The records below must be written out exactly, with every picture left behind.

*** Opening Material to process ***

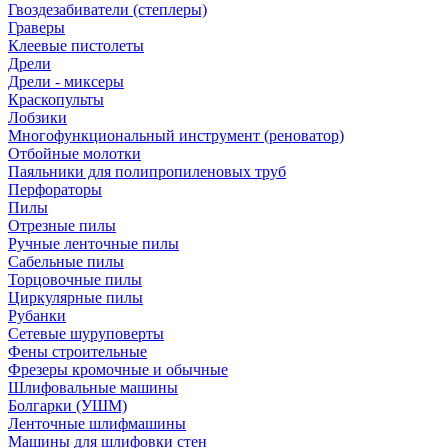
Гвоздезабиватели (степлеры)
Граверы
Клеевые пистолеты
Дрели
Дрели - миксеры
Краскопульты
Лобзики
Многофункциональный инструмент (реноватор)
Отбойные молотки
Паяльники для полипропиленовых труб
Перфораторы
Пилы
Отрезные пилы
Ручные ленточные пилы
Сабельные пилы
Торцовочные пилы
Циркулярные пилы
Рубанки
Сетевые шуруповерты
Фены строительные
Фрезеры кромочные и обычные
Шлифовальные машины
Болгарки (УШМ)
Ленточные шлифмашины
Машины для шлифовки стен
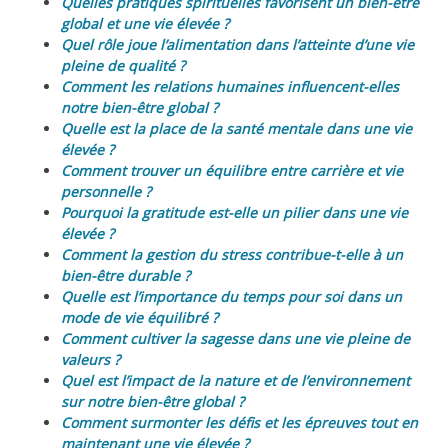
Quelles pratiques spirituelles favorisent un bien-être
global et une vie élevée ?
Quel rôle joue l’alimentation dans l’atteinte d’une vie
pleine de qualité ?
Comment les relations humaines influencent-elles
notre bien-être global ?
Quelle est la place de la santé mentale dans une vie
élevée ?
Comment trouver un équilibre entre carrière et vie
personnelle ?
Pourquoi la gratitude est-elle un pilier dans une vie
élevée ?
Comment la gestion du stress contribue-t-elle à un
bien-être durable ?
Quelle est l’importance du temps pour soi dans un
mode de vie équilibré ?
Comment cultiver la sagesse dans une vie pleine de
valeurs ?
Quel est l’impact de la nature et de l’environnement
sur notre bien-être global ?
Comment surmonter les défis et les épreuves tout en
maintenant une vie élevée ?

*** Closing Material to process ***

Result of this task:
Гвоздезабиватели (степлеры)
Граверы
Клеевые пистолеты
Дрели
Дрели - миксеры
Краскопульты
Лобзики
Многофункциональный инструмент (реноватор)
Отбойные молотки
Паяльники для полипропиленовых труб
Перфораторы
Пилы
Отрезные пилы
Ручные ленточные пилы
Сабельные пилы
Торцовочные пилы
Циркулярные пилы
Рубанки
Сетевые шуруповерты
Фены строительные
Фрезеры кромочные и обычные
Шлифовальные машины
Болгарки (УШМ)
Ленточные шлифмашины
Машины для шлифовки стен
Quelles pratiques spirituelles favorisent un bien-être
global et une vie élevée ?
Quel rôle joue l’alimentation dans l’atteinte d’une vie
pleine de qualité ?
Comment les relations humaines influencent-elles
notre bien-être global ?
Quelle est la place de la santé mentale dans une vie
élevée ?
Comment trouver un équilibre entre carrière et vie
personnelle ?
Pourquoi la gratitude est-elle un pilier dans une vie
élevée ?
Comment la gestion du stress contribue-t-elle à un
bien-être durable ?
Quelle est l’importance du temps pour soi dans un
mode de vie équilibré ?
Comment cultiver la sagesse dans une vie pleine de
valeurs ?
Quel est l’impact de la nature et de l’environnement
sur notre bien-être global ?
Comment surmonter les défis et les épreuves tout en
maintenant une vie élevée ?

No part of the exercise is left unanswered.